The humanitarian parole designation that allows the students to be here is not a legal status, rather a permission to enter the country, according to Brett Stokes, the director of the Center for Justice Reform Clinic at Vermont Law School. Essentially it’s a way for people to live in the U.S.  while they are looking for more permanent routes for residency and work eligibility.

“It doesn’t replace the need or eligibility for asylum or other programs,” Stokes said. Many people simultaneously apply for asylum while they are in the U.S. under humanitarian parole. Though he is not familiar with the specifics of the two students’ cases, those routes could be open to them in the future. 

“Do I think this termination of parole is legal? No, probably not,” Stokes said. “My interpretation is that the goal here, really, was to scare a lot of people into self-deporting.”

Though President Donald Trump’s administration has tried to expand expedited removals — that is deportations without due process — it flies in the face of existing statute, Stokes said. 

“I know that is illegal,” he said.

The school’s decision to broadcast the news of the students’ terminated parole and decision to leave was a fraught one, as the school hoped to protect the students’ safety and privacy, but administrators decided it was best to get the word out. 

“We wanted to give families an ability to make meaning of this situation,” Bunting said in an interview. “We think every family deserves a chance to have that discussion.”

He also stressed the importance of realizing that the impacts of federal action are being felt locally. 

“I think when people are thinking of federal policy, they’re thinking of headlines in universities and big cities, that this isn’t something that happens here.
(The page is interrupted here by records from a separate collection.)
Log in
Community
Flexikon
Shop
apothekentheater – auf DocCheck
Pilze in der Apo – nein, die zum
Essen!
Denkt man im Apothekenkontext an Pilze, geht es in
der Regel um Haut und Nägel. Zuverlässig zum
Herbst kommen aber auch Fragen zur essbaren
There are impacts in our community, to our kids and to the values of Vermont,” he said. “I was upset with myself and my own ignorance of what our colleagues are dealing with across the state and country.”
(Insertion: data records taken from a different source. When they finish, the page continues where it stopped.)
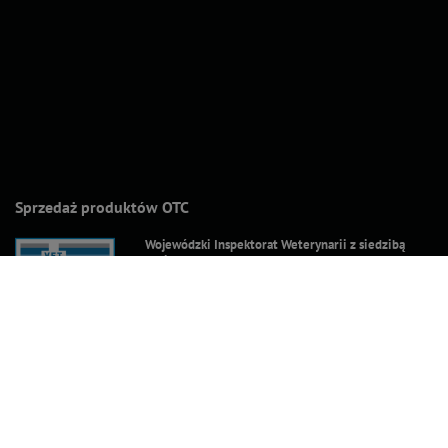
Sprzedaż produktów OTC
Wojewódzki Inspektorat Weterynarii z siedzibą
w Siedlcach
ul. Kazimierzowska 29
08-110 Siedlce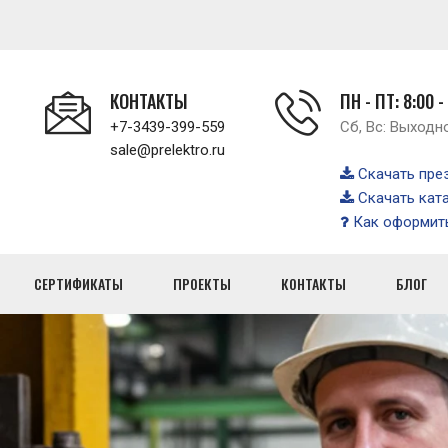
КОНТАКТЫ
ПН - ПТ: 8:00 -
+7-3439-399-559
Сб, Вс: Выходн
sale@prelektro.ru
Скачать пре
Скачать кат
Как оформить
СЕРТИФИКАТЫ
ПРОЕКТЫ
КОНТАКТЫ
БЛОГ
Bunting said Champlain Valley is coordinating with other districts in the state and working with the Vermont Superintendents Association as part of its response. He planned to meet with Education Secretary Zoie Saunders on Thursday afternoon. 

It’s not lost on Bunting that this news comes in the middle of an ongoing dispute over whether the state should certify its schools as complying with a federal nondiscrimination requirement, Title VI, following an April 3 letter from the U.S. Department of Education claiming noncompliance could result in the loss of some federal funding. 
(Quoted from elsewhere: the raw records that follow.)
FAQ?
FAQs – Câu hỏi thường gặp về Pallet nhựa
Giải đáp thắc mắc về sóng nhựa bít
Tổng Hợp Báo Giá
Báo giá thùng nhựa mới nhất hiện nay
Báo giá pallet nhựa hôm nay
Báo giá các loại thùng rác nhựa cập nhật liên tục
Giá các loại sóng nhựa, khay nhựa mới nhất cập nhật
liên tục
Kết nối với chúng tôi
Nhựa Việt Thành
“It’s hard to separate this from the ongoing stuff surrounding Title VI,” Bunting said. “We have some hard decisions to make about what we will do when our values are being compromised and challenged.” 

He sees this as a moment for the community to rearticulate and commit to its values of supporting one another. How exactly that will look is still being worked out.

“We’re still trying to find a meaningful way to respond that isn’t reactionary,” said Becky Gamble, the founder and co-leader of Champlain Valley Indivisible. “These moments do call for recognition of what really are our values and as a community, what we are willing to stand up for. We’re having a reckoning with what really matters to us.”  

Since the school district made the information public, it has received an outpouring of support and desire from community members to help. Daudelin has been sharing resources for people to call state and federal legislators to advocate for state-level deportation defense funding and to ask that Vermont’s delegation oppose the new deportation process.

She has also invited people to drop off cards at the school and said that she would soon have more information about a potential in-person show of support.

“It’s a human rights issue. Even if you can take politics out, we decide who the community is,” she said. “These students are our community, and they are us.”

Bunting said he wished people in decision making positions could sit with the students, as he did Wednesday. They’d see two highly motivated students who care deeply about their education and the state that they now call home, Bunting said. 

They are “nothing short of inspirational,” he added, but, like any teenager would be, they are scared of not knowing what’s awaiting them.